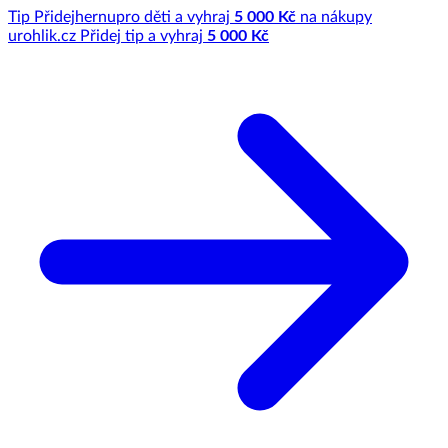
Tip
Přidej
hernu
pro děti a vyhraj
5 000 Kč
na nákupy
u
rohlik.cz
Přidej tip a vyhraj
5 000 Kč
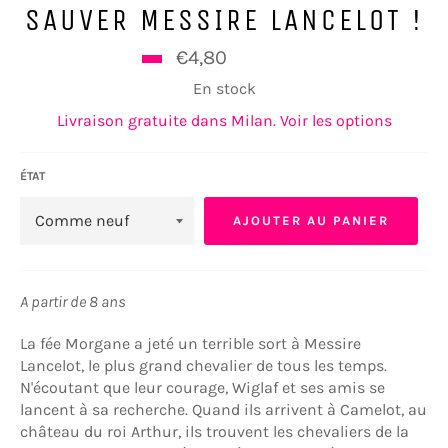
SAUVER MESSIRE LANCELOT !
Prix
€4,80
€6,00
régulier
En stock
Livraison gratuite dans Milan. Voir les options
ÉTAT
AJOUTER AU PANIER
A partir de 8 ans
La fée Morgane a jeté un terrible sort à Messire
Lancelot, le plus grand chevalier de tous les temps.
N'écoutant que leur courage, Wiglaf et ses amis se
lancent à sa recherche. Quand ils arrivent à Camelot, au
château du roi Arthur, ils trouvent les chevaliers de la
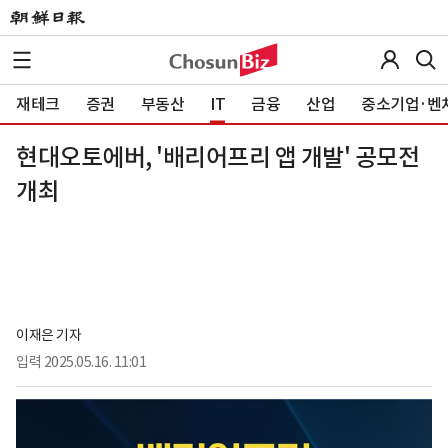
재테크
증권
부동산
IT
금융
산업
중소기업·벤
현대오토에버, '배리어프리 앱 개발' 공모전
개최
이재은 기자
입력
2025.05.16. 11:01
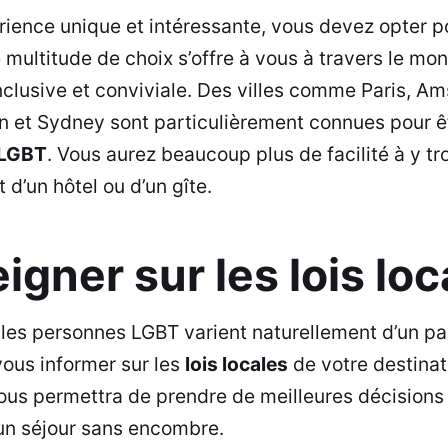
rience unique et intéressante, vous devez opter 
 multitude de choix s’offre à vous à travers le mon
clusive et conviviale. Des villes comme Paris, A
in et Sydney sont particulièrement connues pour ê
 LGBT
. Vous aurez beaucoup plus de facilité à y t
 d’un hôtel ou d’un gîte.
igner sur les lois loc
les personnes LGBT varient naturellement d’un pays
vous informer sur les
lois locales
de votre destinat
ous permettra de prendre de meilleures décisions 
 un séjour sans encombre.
-------
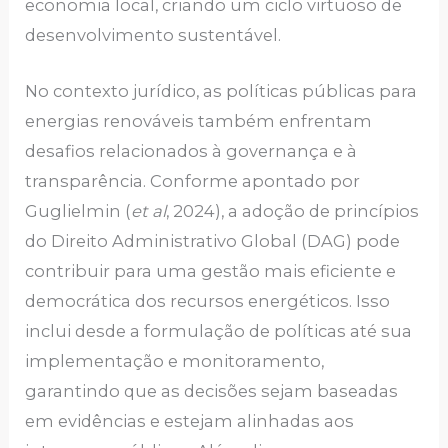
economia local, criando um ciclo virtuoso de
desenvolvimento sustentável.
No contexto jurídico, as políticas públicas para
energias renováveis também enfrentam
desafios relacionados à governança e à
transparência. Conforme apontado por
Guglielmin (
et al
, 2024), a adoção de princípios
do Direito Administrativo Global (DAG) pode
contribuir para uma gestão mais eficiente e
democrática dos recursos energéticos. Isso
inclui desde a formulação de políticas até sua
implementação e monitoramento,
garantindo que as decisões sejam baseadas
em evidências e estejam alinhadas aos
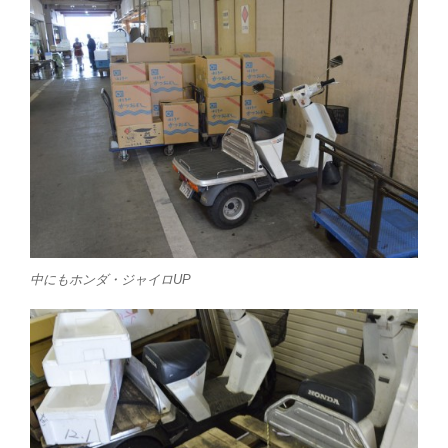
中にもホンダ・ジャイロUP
-------
What needs to be done ->
Each line above from the one with "vous informer sur les" up to and including the one with "un séjour sans encombre." must be set down exactly, and no line outside that span may appear.

Exercise solution ->
vous informer sur les
lois locales
de votre destinat
ous permettra de prendre de meilleures décisions 
 un séjour sans encombre.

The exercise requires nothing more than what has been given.